**Task objective**.
What lines below mention the word "that"? Copy each one.

**Data records**.
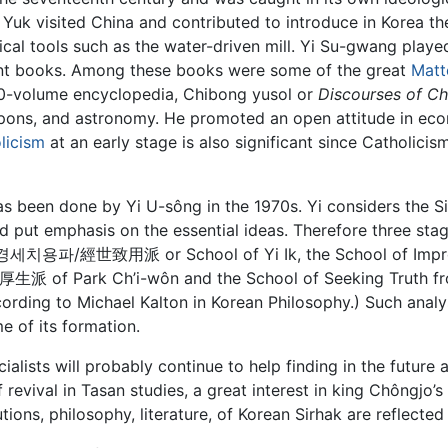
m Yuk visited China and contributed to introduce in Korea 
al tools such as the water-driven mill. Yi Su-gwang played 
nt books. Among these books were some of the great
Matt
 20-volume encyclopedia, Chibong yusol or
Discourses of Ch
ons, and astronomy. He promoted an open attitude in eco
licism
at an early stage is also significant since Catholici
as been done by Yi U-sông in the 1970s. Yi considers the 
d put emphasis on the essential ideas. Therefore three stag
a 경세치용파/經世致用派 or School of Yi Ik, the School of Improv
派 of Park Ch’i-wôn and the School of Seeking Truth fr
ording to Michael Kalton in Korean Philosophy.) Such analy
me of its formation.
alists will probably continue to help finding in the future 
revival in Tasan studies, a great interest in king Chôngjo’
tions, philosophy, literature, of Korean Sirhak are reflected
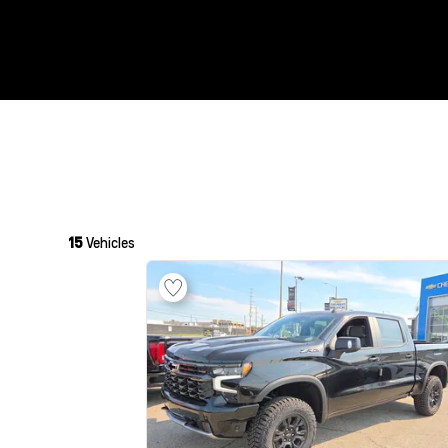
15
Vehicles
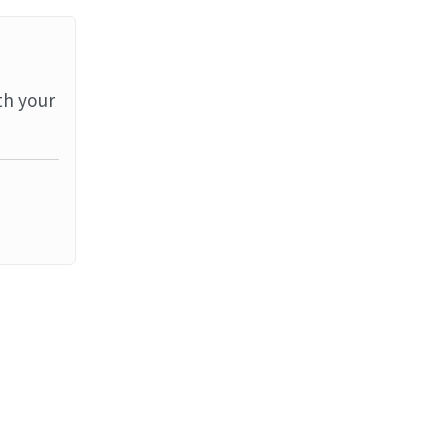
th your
* * *
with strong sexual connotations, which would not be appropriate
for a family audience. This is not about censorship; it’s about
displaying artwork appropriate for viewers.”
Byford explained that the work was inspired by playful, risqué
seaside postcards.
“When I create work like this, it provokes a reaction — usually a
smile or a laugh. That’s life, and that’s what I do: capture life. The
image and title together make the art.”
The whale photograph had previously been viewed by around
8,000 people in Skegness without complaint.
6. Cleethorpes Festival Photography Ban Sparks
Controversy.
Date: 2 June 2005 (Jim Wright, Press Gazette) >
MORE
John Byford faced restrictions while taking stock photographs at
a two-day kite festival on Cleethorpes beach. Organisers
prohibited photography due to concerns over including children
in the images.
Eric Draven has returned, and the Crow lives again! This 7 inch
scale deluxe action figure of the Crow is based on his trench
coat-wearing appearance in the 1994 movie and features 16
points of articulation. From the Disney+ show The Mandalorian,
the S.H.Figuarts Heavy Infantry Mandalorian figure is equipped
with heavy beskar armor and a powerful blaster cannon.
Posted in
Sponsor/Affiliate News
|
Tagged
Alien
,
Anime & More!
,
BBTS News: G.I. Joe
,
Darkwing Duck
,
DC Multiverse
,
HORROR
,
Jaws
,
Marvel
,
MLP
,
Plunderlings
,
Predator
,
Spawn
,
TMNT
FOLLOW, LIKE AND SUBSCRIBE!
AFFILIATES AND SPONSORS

**Final answer**.
Byford explained that the work was inspired by playful, risqué
smile or a laugh. That’s life, and that’s what I do: capture life. The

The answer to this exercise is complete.